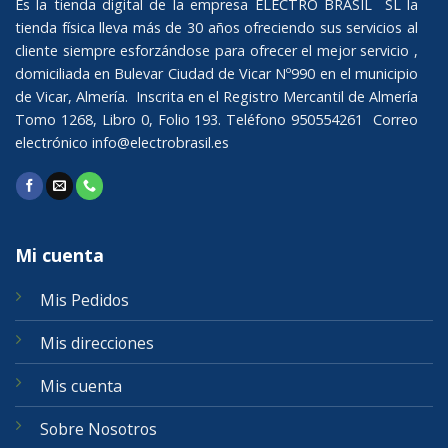
Es la tienda digital de la empresa ELECTRO BRASIL SL la
tienda física lleva más de 30 años ofreciendo sus servicios al
cliente siempre esforzándose para ofrecer el mejor servicio ,
domiciliada en Bulevar Ciudad de Vicar Nº990 en el municipio
de Vicar, Almería. Inscrita en el Registro Mercantil de Almería
Tomo 1268, Libro 0, Folio 193. Teléfono 950554261 Correo
electrónico
info@electrobrasil.es
Mi cuenta
Mis Pedidos
Mis direcciones
Mis cuenta
Sobre Nosotros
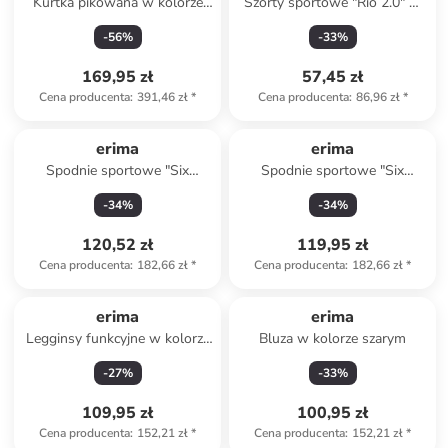
Kurtka pikowana w kolorze
Szorty sportowe "Rio 2.0" w
antracytowym
kolorze zielonym
-
56
%
-
33
%
169,95 zł
57,45 zł
Cena producenta
:
391,46 zł
*
Cena producenta
:
86,96 zł
*
erima
erima
Spodnie sportowe "Six
Spodnie sportowe "Six
Wings" w kolorze granatowo-
Wings" w kolorze biało-
-
34
%
-
34
%
niebieskim
czarnym
120,52 zł
119,95 zł
Cena producenta
:
182,66 zł
*
Cena producenta
:
182,66 zł
*
erima
erima
Legginsy funkcyjne w kolorze
Bluza w kolorze szarym
niebieskim
-
27
%
-
33
%
109,95 zł
100,95 zł
Cena producenta
:
152,21 zł
*
Cena producenta
:
152,21 zł
*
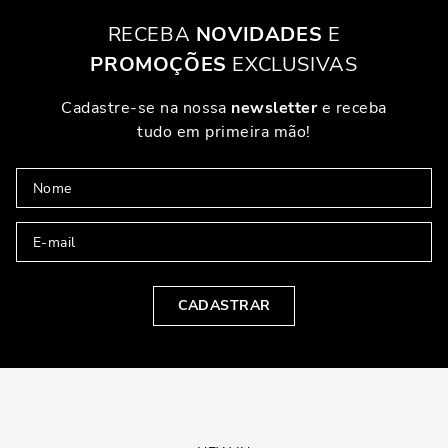
RECEBA
NOVIDADES
E
PROMOÇÕES
EXCLUSIVAS
Cadastre-se na nossa
newsletter
e receba
tudo em primeira mão!
CADASTRAR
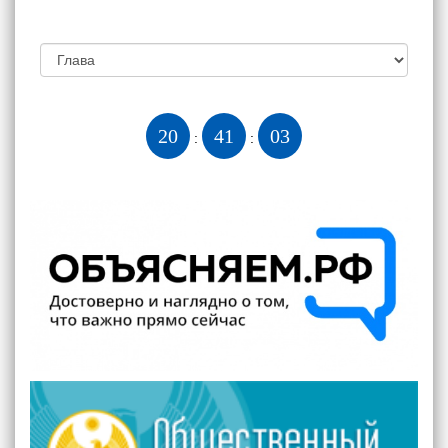
20
41
03
:
:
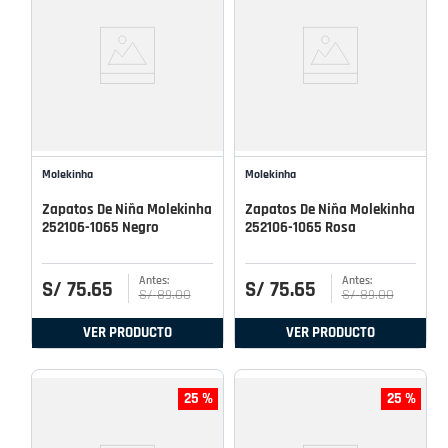
Molekinha
Molekinha
Zapatos De Niña Molekinha
Zapatos De Niña Molekinha
252106-1065 Negro
252106-1065 Rosa
S/
75
.
65
S/
75
.
65
S/
89
.
00
S/
89
.
00
VER PRODUCTO
VER PRODUCTO
25 %
25 %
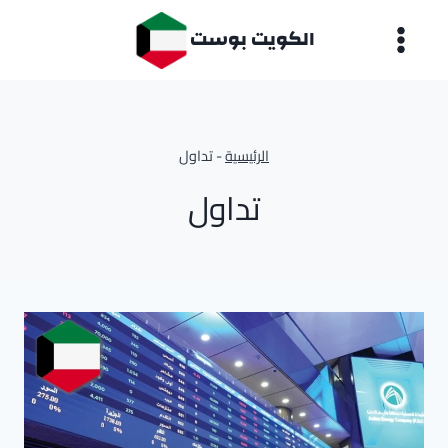
لتجاوز
الكويت بوست
لى
لمحتوى
الرئيسية
-
تداول
تداول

*PROBLEM:*
Starting at the line that holds "Mis Pedidos", retype every line through the end of the data, both ends included. Pictures stay out of the copy.

*TASK OUTPUT:*
Mis Pedidos
Mis direcciones
Mis cuenta
Sobre Nosotros
Kurtka pikowana w kolorze
Szorty sportowe "Rio 2.0" w
antracytowym
kolorze zielonym
-
56
%
-
33
%
169,95 zł
57,45 zł
Cena producenta
:
391,46 zł
*
Cena producenta
:
86,96 zł
*
erima
erima
Spodnie sportowe "Six
Spodnie sportowe "Six
Wings" w kolorze granatowo-
Wings" w kolorze biało-
-
34
%
-
34
%
niebieskim
czarnym
120,52 zł
119,95 zł
Cena producenta
:
182,66 zł
*
Cena producenta
:
182,66 zł
*
erima
erima
Legginsy funkcyjne w kolorze
Bluza w kolorze szarym
niebieskim
-
27
%
-
33
%
109,95 zł
100,95 zł
Cena producenta
:
152,21 zł
*
Cena producenta
:
152,21 zł
*
RECEBA
NOVIDADES
E
PROMOÇÕES
EXCLUSIVAS
Cadastre-se na nossa
newsletter
e receba
tudo em primeira mão!
CADASTRAR
20
41
03
:
:
Molekinha
Molekinha
Zapatos De Niña Molekinha
Zapatos De Niña Molekinha
252106-1065 Negro
252106-1065 Rosa
S/
75
.
65
S/
75
.
65
S/
89
.
00
S/
89
.
00
VER PRODUCTO
VER PRODUCTO
25 %
25 %
لتجاوز
الكويت بوست
لى
لمحتوى
الرئيسية
-
تداول
تداول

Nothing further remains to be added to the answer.